В гугле меня не забанили, но как найти исходный делитель я сходу не нашел, найдя при этом несколько руководств по оптимизации, где сообщалось как вычислить множитель для такой замены. Впрочем сообщалось в виде готового алгоритма, без пояснения стоящей за этим математикой.
Математика, связанная с возможностью подобной замены, заключается в замене делителя b на обратное число 1/b и умножения на него. Но как быть, если мы имеем дело с целочисленной арифетикой и 1/b будет окруляться до нуля всегда, когда b > 1? Очень просто: для этого необходимо представить число 1/b в виде числа с фиксированной точкой. При этом целая часть числа будет всегда нулём, а идущие после точки нули выкидываются до первой единицы. Количество выкинутых нулей запоминается, дабы сделать потом соотв. сдвиг.
И так. Как же понять на какую константу происходит деление в исходном коде? Проделаем обратную операцию: переведем двоичное число с фиксированной точкой в десятичный формат:0×80808081 = 2^(-1) + 2^(-9) + 2^(-17) + 2^(-25) + 2^(-31) = AПолучаем обратное число B=1/A.

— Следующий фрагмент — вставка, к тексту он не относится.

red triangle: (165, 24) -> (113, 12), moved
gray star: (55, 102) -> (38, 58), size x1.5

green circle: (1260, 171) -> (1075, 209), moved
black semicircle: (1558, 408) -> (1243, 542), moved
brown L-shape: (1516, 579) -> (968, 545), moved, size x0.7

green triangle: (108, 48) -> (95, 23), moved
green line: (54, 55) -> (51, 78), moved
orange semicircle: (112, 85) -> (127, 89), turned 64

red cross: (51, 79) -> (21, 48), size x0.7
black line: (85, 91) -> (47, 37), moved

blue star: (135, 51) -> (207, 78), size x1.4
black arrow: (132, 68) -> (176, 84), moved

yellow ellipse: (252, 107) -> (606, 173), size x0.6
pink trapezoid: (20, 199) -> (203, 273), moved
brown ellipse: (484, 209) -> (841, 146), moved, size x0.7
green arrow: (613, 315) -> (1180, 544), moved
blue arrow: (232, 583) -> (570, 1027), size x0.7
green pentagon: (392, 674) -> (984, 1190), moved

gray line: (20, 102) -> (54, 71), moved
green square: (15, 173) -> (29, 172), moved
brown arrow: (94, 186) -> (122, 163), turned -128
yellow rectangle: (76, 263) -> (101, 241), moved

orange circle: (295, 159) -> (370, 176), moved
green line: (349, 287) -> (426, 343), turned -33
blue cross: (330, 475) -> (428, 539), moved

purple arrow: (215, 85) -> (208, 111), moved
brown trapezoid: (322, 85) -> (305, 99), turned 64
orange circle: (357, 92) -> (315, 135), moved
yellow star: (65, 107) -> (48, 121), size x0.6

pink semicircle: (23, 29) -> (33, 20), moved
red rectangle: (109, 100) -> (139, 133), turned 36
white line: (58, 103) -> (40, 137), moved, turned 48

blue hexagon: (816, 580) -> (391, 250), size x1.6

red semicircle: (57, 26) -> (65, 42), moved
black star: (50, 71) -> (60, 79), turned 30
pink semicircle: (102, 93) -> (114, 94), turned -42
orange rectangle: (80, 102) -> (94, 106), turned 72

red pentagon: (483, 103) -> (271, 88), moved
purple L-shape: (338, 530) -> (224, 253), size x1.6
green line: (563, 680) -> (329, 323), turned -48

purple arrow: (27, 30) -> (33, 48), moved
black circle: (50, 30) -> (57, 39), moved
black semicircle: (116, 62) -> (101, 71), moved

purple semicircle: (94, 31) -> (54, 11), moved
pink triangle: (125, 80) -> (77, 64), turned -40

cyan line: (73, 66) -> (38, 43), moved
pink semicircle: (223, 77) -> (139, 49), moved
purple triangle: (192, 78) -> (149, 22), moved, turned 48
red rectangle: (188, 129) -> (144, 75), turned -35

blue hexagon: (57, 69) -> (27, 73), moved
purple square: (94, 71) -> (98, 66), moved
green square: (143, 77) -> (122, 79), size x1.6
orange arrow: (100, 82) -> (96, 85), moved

Далее в листинге мы видим, что происходит сдвиг вправо на 7 разрядов:
sar edx, 7 Это и есть компенсация выкидывания лидирующих нулей. Она соответствует делению на 2^7 степени, то есть на 128. Делаем обратную операцию: X = B*128 ~ 255.
Впрочем можно решить и по другому: X ~ 1 / (2^(-1 — 7) + 2^(-9 — 7) + 2^(-17 — 7) + 2^(-25 — 7) + 2^(-31 — 7))
Округление в данном случае не страшно, так как целочисленное деление так же выполняется с округлением.
Таким образом, в моём случае авторы делили размер буфера на 255.
P.S.: В данном случае производилось исследование драйвера одной закрытой USB-железки. Ни одной защиты программы от копирования не пострадало.